A blog from a guy who thought his life was headed one direction...then another...now...I have learned to attempt to live one day at a time. God's grace reaches farther than my sin, deeper than my thoughts, and much wider than my arrogance.
The Cahill Fam'
Monday, January 2, 2012
New Year...2012...One Day At A Time
Chandler wrote on his Facebook status that he is looking forward to 2012 to be a year that will not be filled with drama and a year of peace. I don't think I could echo him any louder. The last two years have taught me to live life one day at a time, to not take anyone or anything for granted, and thank the Lord that my biggest blessing outside of my salvation are my two boys.

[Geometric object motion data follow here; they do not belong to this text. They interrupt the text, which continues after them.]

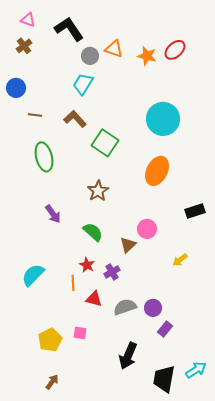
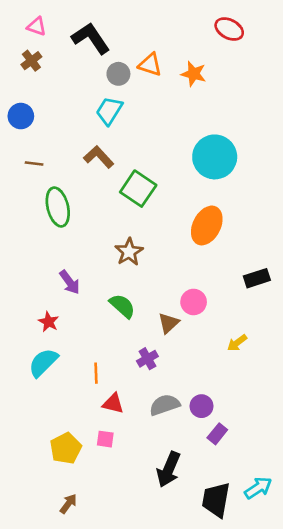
red ellipse: (175, 50) -> (229, 29), moved, turned 70
brown line: (35, 115) -> (34, 164), moved
red star: (87, 265) -> (49, 322), moved
red triangle: (94, 299) -> (113, 403), moved

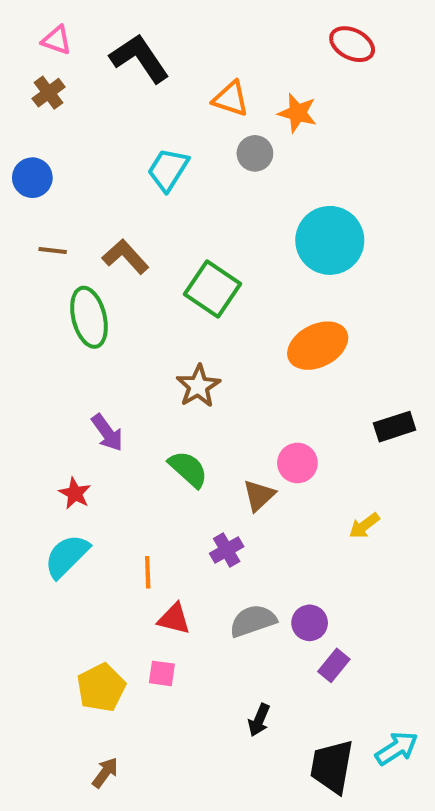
gray circle: (118, 74) -> (255, 153), moved
brown L-shape: (99, 157) -> (125, 257), moved
orange ellipse: (207, 225) -> (318, 346), turned 36
black arrow: (169, 469) -> (259, 720), size x0.6

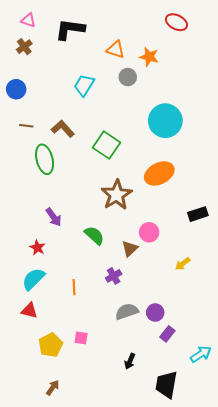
black L-shape: (140, 58) -> (70, 29), turned -48
brown star: (198, 386) -> (117, 195), moved, size x1.4
red triangle: (174, 619) -> (29, 310), moved
cyan arrow: (397, 748) -> (201, 354), moved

Normally, when I write, I slather (is that really a word?) in some witty humor. This entry leans to the more serious side. It has been two years:
Where I am now:
I still cry.
My focus remains on my boys which helps keep me centered as well as my relationship with Christ.
I sleep better some nights than others. Last night was one of those nights. I woke at 3 and couldn't go back to sleep. This still happens and I suppose will eventually get better.
I still can't listen to certain musicians (sorry Dave Matthews - still too hard), watch certain movies, or go certain places.
Kingwood is not easy to live in, but I choose to as I know it is the most stable environment for Chandler and Spencer right now. Way too many memories all over the place going back to high school.
The friends I have are numerous and amazing. Without them, I would probably be in a padded room with a tight fitting jacket being fed by an orderly named Helga.
My family remains a strong support. They have been there for me since everything happened. Knowing that will not change is comforting.
Moving forward has not been easy. It is a process. It is not an event. I will probably never look back and say, "I moved forward on 'x' day." Some people I have spoken with have said this and others have not...mine will be a process. Spending 23 years of my life with someone, 17 of them married, and having it end in an instant along with the abandonment of children is not only difficult to go through, it is brutal on all levels...emotionally, physically, mentally, spiritually, etc. The consequences I would not wish on anyone...especially to my kids.
But..............two years later:
I smile more.
I laugh more and with more people.
My sons bring me joy.
I have learned that I can have joy and not be filled with happiness and that is okay.
I am slowly finding fun in riding my bike again.
This will be the first year that I set goals for myself in a long time and I am looking forward to it.
Even though I still hurt, grieve and have a lot of unaswered questions, I have come to the realization that I will hurt and grieve less and that understanding what happened will really never happen...and that is okay!
My heart will always have scars now. This doesn't mean it stops beating. It just means that I have a story, a ministry, a burden, and empathy for those who have suffered the same loss...especially those who have dealt with abandonment as a child.
Healing is not an instant. Healing happens incrementally and I have to be open to it.
Even though I have made mistakes since everything happened, some of them big, I am still loved and chosen by the Lord. My boys and I are going to be alright.
God's grace is sufficient. Praise God. His grace is sufficient.
Peace. It is a good thing to ask God for in 2012. Chandler will be 16 in March. He has grown up so much in two years. I am very proud of him. He has so much to look forward to in his life. My prayer is that he will love the Lord and be able to have the peace he seeks which can only come from the Lord.
My grace is sufficient for you...One Day At A Time!